This is not a direct answer to the question, but more context, and thus it may be useful for others.
To me, Deleuze is either a genius or a madman. His works seem as some form of nonsensical free-verse poetry littered with alliteration and assonance, yet there may be something meaningful within that is encrypted therein, requiring more than intelligence to open but also a keen eye for puzzle solving and lots of patience.
Here is the full quote in context. I added footnotes for the principles he mentions.
Asymmetric Synthesis of the Sensible
Difference is not diversity. Diversity is given, but difference is
that by which the given is given, that by which the given is given as
diverse. Difference is not phenomenon but the noumenon closest to the
phenomenon. It is therefore true that God makes the world by
calculating, but his calculations never work out exactly [juste], and
this inexactitude or injustice in the result, this irreducible
inequality, forms the condition of the world. The world 'happens'
while God calculates; if the calculation were exact, there would be no
world. The world can be regarded as a 'remainder', and the real in the
world understood in terms of fractional or even incommensurable
numbers. Every phenomenon refers to an inequality by which it is
conditioned. Every diversity and every change refers to a difference
which is its sufficient reason. Everything which happens and
everything which appears is correlated with orders of differences:
differences of level, temperature, pressure, tension, potential,
difference of intensity. Carnot's principle says this in
one fashion, Curie's principle in another. There are
locks everywhere. Every phenomenon flashes in a signal-sign system. In
so far as a system is constituted or bounded by at least two
heterogeneous series, two disparate orders capable of entering into
communication, we call it a signal. The phenomenon that flashes across
this system, bringing about the communication between disparate
series, is a sign. "The emerald hides in its facets a bright-eyed
water-sprite . . .": every phenomenon is of the "bright-eyed
water-sprite" type, made possible by an emerald. Every phenomenon is
composite because not only are the two series which bound it
heterogeneous but each is itself composed of heterogeneous terms,
subtended by heterogeneous series which form so many sub-phenomena.

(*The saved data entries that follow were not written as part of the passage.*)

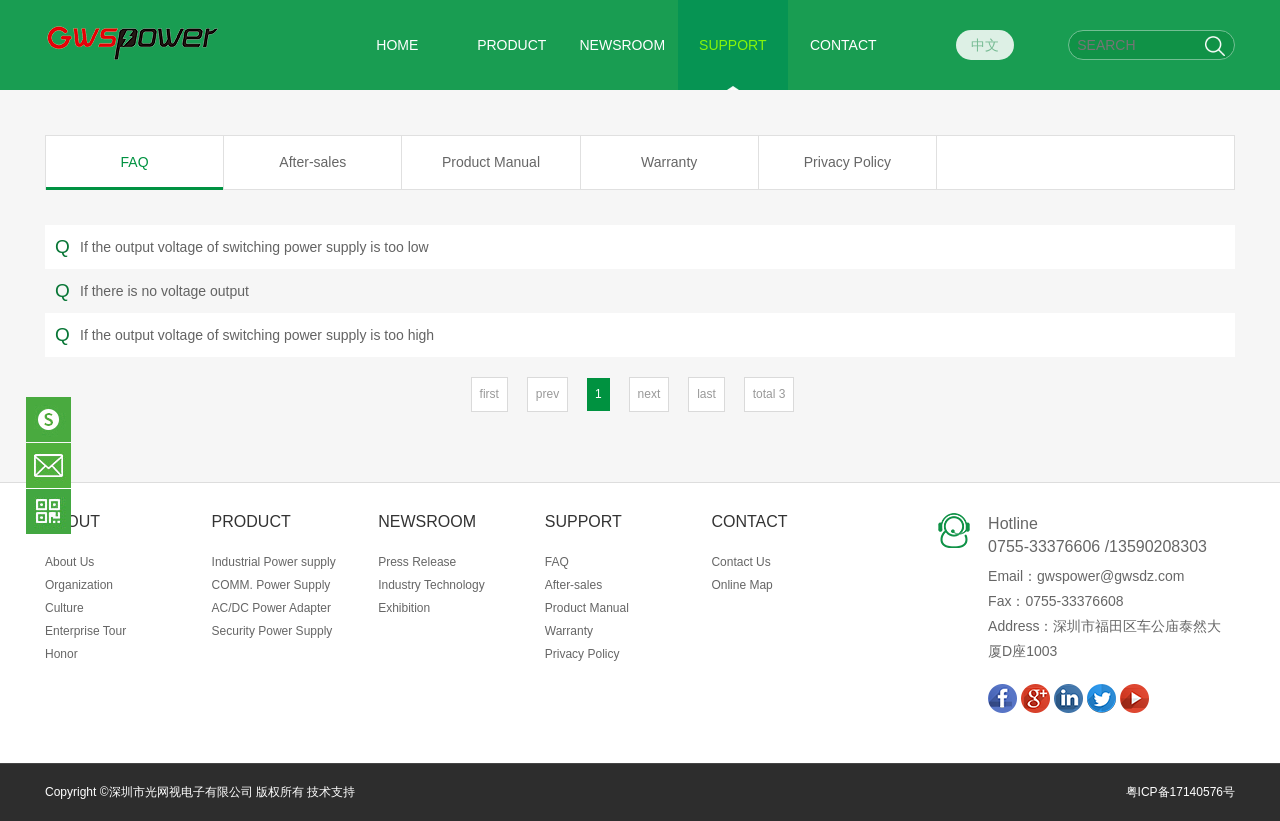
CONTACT (843, 45)
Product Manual (491, 162)
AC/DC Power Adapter (271, 608)
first (489, 394)
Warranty (669, 162)
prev (547, 394)
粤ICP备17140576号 (1180, 792)
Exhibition (404, 608)
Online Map (741, 585)
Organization (79, 585)
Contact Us (740, 562)
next (649, 394)
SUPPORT (732, 45)
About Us (69, 562)
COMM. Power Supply (271, 585)
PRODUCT (511, 45)
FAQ (135, 162)
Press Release (417, 562)
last (706, 394)
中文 (985, 45)
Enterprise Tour (85, 631)
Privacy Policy (847, 162)
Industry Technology (431, 585)
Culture (64, 608)
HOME (397, 45)
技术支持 (331, 792)
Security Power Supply (272, 631)
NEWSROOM (623, 45)
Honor (61, 654)
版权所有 (278, 792)
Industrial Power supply (274, 562)
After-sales (312, 162)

The expression ‘difference of intensity’ is a tautology. Intensity is
the form of difference in so far as this is the reason of the
[object]. Every intensity is differential, by itself a difference.
Every intensity is E – E’, where E itself refers to an e – e’, and e
to ε – ε’ etc.: each intensity is already a coupling (in which each
element of the couple refers in turn to couples of elements of another
order), thereby revealing the properly qualitative content of
quantity. We call this state of infinitely doubled difference which
resonates to infinity disparity. Disparity—in other words, difference
or intensity (difference of intensity)—is the sufficient reason of all
phenomena, the condition of that which appears.
 Carnot's theorem, developed in 1824 by Nicolas Léonard Sadi Carnot, also called Carnot's rule, is a principle that specifies limits on the maximum efficiency any heat engine can obtain, which thus solely depends on the difference between the hot and cold temperature reservoirs.
 The Curie symmetry principle (Curie, 1894) is the causality relation between the symmetry of the cause and that of the effect. The principle is composed of three parts:
- If certain causes yield the known effects, the symmetry elements of the causes should be contained in the generated effects.
- If the known effects manifest certain dissymmetry (absence of symmetry elements), this latter should be contained in the causes which have generated those effects.
- The converse to these two previous propositions is not true, at least in practical: i.e., the effects may have higher symmetry than the causes which generate these effects.
Curie's principle expressed in other words: a crystal under an external influence will exhibit only those symmetry elements that are common to the crystal without the influence and the influence without the crystal.